Entrer chez un écrivain, c’est un peu comme pénétrer dans l’intimité de son écriture — dans le lieu où les mots se créent, où son monde s’élabore et se dévoile. J’imaginais qu’Amos Oz me recevrait dans une pièce neutre. Il me fit entrer dans son bureau — ou, pour reprendre son expression, son « lieu d’écriture ». La pièce, spacieuse, se situait en contrebas de la maison et donnait sur un jardin d’hiver verdoyant, mais dépourvu d’horizon, comme refermé sur lui-même. Sur une table de travail, une machine à écrire attira mon attention. Oz remarqua mon regard étonné. Pendant les deux heures que dura notre entretien, il n’en dit mot. De nombreux livres s’entassaient sur les étagères ceinturant la pièce; une photo de famille en noir et blanc était posée sur la table. Oz était assis sur un siège aux proportions généreuses. Il y avait aussi un petit salon au sol couvert de moquette, et des plantes. L’ensemble baignait dans une atmosphère sereine qui me semblait pourtant magique. Ici étaient nés les livres emblématiques de l’Israël contemporain.

Oz était brillant, lumineux, spirituel — captivant. Il était surtout lucide quand il décryptait les hommes et la société de son temps. Il savait aborder un sujet compliqué et le rendre parfaitement clair. Avec aisance, il mettait à nu les complexités et les méandres d’une situation. Amos Oz était aussi chaleureux. Une amabilité parfois un peu forcée. Mais le geste, le sourire à la fois timide et rayonnant suscitaient le dialogue.

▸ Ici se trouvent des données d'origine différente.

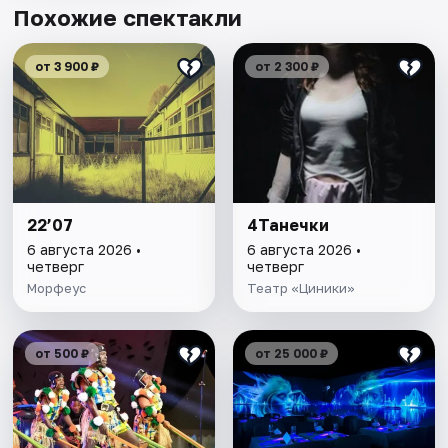
Похожие спектакли
от 3 900 ₽
от 2 300 ₽
22’07
4Танечки
6 августа 2026 •
6 августа 2026 •
четверг
четверг
Морфеус
Театр «Циники»
от 500 ₽
от 25 000 ₽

Comme si les écartèlements étaient un choix, il jonglait avec les contradictions. Tout s’entremêlait en filigrane. Une famille ancrée à droite et un engagement militant à gauche. Un écrivain laïc parlant à plaisir des choses juives. Une enfance dans un quartier pauvre de Jérusalem et une adolescence rebelle dans un kibboutz. Une famille déchirée — sa mère s’était suicidée alors qu’il avait douze ans — et une cellule familiale transcendée dans ses écrits comme dans sa vie. À première vue antinomiques, ces discordances devenaient harmonieuses au fil du propos. Un puzzle aux mille pièces éparpillées qui s’assemblent et s’emboîtent.

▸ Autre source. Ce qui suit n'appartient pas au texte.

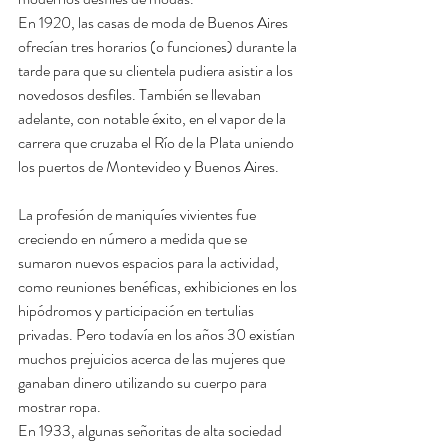
En 1920, las casas de moda de Buenos Aires 
ofrecían tres horarios (o funciones) durante la 
tarde para que su clientela pudiera asistir a los 
novedosos desfiles. También se llevaban 
adelante, con notable éxito, en el vapor de la 
carrera que cruzaba el Río de la Plata uniendo 
los puertos de Montevideo y Buenos Aires.
La profesión de maniquíes vivientes fue 
creciendo en número a medida que se 
sumaron nuevos espacios para la actividad, 
como reuniones benéficas, exhibiciones en los 
hipódromos y participación en tertulias 
privadas. Pero todavía en los años 30 existían 
muchos prejuicios acerca de las mujeres que 
ganaban dinero utilizando su cuerpo para 
mostrar ropa.
En 1933, algunas señoritas de alta sociedad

Oz parla de l’écriture, du rituel de la création des lignes et des mots. D’Arad à l’aube, de ses marches dans la lueur ténue qui précède le lever du jour enfoui dans la nuit, dans le désert encore endormi, encore imberbe, encore immaculé comme une source d’où jaillira peut être l’inspiration. Puis du café, chez lui, siroté avant de s’asseoir à son bureau, devant sa machine à écrire. Et des trois, quatre lignes écrites le matin, puis repensées, réécrites, rayées la fin de la journée venue. Oz parla aussi de l’hébreu, de la nécessité de vivre en Israël pour écrire, dans l’espace des consones et des voyelles hébraïques. Avec la pudeur de quelques mots épurés, Amos Oz raconta l’écriture, ce va et vient de la création, cette grande aventure de l’intérieur, cet entrechoc entre les mots, les idées et les profondeurs de l’homme.

Amoz Oz, véritable Proust de l’Israël moderne, est un grand écrivain. C’est aussi un grand conteur. Il passait avec dextérité des questions intimes aux grandes causes du monde. En l’écoutant, les banalités devenaient sublimes, les défis existentiels limpides. Je m’étais souvent demandé comment était il  devenu une sorte de prophète des temps modernes vers qui l’on se tournait quand la tempête faisait rage. Tous les écrivains talentueux ne publiaient pas des pamphlets  iconiques  à la une du Yédihot Aharonot à chaque nouveau soubresaut de la société israélienne. Cet entretien m’apporta un élément de réponse. Amos Oz parlait d’Israël avec un mélange de sévérité et de tendresse. Il témoignait d’un sens critique impitoyable tout en portant sur ses compatriotes un regard caressant, sensuel. Un amoureux averti qui ne transigeait jamais avec les règles de la clairvoyance.

Alors que nous étions près de l’escalier qui menait au portail, j’interrogeai Oz sur la machine à écrire. « Je sais, cela vous a surpris, répondit-il. Je n’écris pas avec un ordinateur, cela va trop vite. J’ai besoin du temps, des allers et retours, du grincement, de la musique, des hésitations de la machine à écrire. »

Cet écrit a été publié dans le livre, En direct de Jérusalem, Une journaliste raconte, que j’ai publié aux Editions Inpress en 2012.